Is there a way to prevent a Hive table from being

2020-07-27 04:20发布

问题:

I am developing a batch job that loads data into Hive tables from HDFS files. The flow of data is as follows

  1. Read the file received in HDFS using an external Hive table
  2. INSERT OVERWRITE the final hive table from the external Hive table applying certain transformations
  3. Move the received file to Archive

This flow works fine if there is a file in the input directory for the external table to read during step 1. If there is no file, the external table will be empty and as a result executing step 2 will empty the final table.

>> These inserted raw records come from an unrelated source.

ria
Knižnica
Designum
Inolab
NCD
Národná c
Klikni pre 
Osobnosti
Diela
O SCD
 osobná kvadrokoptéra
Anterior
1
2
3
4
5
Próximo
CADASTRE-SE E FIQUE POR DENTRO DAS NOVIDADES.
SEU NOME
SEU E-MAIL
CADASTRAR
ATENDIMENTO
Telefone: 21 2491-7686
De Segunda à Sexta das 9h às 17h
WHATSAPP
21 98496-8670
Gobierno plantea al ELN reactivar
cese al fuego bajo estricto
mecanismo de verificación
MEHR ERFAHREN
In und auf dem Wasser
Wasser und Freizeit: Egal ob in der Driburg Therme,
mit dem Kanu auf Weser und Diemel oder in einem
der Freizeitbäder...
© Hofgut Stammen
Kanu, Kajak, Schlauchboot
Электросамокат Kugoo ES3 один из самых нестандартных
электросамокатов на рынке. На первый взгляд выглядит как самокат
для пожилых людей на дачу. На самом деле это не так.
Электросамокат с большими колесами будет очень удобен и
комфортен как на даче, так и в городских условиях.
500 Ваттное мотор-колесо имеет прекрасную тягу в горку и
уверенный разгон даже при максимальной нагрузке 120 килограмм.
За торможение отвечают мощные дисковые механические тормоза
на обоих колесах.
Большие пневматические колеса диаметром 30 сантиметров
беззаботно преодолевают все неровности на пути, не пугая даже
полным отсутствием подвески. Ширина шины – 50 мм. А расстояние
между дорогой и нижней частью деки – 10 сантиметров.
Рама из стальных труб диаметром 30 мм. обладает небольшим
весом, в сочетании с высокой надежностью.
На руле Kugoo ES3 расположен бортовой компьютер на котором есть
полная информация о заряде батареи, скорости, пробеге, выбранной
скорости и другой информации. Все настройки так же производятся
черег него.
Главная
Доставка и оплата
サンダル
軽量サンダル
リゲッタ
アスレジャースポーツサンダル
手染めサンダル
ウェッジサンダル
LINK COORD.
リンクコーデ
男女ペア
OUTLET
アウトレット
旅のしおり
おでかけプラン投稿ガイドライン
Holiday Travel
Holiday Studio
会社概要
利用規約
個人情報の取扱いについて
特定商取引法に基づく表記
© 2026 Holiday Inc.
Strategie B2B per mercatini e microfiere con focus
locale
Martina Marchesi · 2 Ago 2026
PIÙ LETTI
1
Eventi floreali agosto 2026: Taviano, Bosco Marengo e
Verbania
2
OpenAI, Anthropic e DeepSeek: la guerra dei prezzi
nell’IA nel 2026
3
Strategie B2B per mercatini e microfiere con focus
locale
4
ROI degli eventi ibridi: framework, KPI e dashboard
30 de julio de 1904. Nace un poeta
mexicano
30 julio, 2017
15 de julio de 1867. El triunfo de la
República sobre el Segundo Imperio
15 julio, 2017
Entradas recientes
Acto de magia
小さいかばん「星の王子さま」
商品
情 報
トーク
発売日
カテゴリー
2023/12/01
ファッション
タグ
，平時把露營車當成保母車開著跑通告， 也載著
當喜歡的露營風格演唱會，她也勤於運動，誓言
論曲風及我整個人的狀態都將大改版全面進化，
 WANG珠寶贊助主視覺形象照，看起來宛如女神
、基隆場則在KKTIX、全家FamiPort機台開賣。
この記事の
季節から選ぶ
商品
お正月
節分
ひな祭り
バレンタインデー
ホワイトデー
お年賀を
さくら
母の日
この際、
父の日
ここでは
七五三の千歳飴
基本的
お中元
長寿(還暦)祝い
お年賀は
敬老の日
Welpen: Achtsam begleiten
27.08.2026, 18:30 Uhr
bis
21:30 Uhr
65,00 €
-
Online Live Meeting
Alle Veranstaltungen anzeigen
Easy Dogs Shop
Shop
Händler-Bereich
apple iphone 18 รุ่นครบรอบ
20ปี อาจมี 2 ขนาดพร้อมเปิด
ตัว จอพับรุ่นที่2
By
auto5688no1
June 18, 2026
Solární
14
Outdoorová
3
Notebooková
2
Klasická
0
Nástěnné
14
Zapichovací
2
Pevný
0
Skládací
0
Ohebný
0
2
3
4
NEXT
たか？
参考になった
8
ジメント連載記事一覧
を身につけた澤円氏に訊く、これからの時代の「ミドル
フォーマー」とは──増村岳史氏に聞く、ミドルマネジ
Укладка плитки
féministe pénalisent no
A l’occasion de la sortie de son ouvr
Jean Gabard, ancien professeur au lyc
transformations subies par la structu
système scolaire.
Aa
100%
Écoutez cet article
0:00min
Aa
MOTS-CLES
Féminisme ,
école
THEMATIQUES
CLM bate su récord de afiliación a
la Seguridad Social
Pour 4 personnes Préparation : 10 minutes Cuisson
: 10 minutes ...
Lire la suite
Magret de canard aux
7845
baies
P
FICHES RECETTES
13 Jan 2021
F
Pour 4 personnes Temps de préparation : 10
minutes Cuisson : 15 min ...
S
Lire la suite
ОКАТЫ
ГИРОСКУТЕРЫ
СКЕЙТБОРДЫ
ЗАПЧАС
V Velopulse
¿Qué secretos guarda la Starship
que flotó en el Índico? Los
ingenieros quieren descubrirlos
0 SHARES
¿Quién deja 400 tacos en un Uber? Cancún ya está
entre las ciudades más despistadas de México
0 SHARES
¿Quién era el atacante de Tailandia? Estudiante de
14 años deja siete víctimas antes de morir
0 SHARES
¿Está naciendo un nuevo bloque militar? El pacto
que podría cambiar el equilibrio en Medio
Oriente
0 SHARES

If the external table is empty, I would like to keep the existing data in the final table (the data loaded during the previous execution).

Is there a hive property that I can set so that the final table is overwritten only if we are overwriting it with some data?

I know that I can check if the input file exists using an HDFS command and conditionally launch the Hive requests. But I am wondering if I can achieve the same behavior directly in Hive which would help me avoid this extra verification

回答1:

Try to add dummy partition to your table, say LOAD_TAG and use dynamic partition load:

set hive.exec.dynamic.partition=true;
set hive.exec.dynamic.partition.mode=nonstrict;

INSERT OVERWRITE TABLE your_table PARTITION(LOAD_TAG)
select
      col1,
      ...
      colN,
      'dummy_value' as LOAD_TAG
  from source_table;

The partition value should always be the same in your case.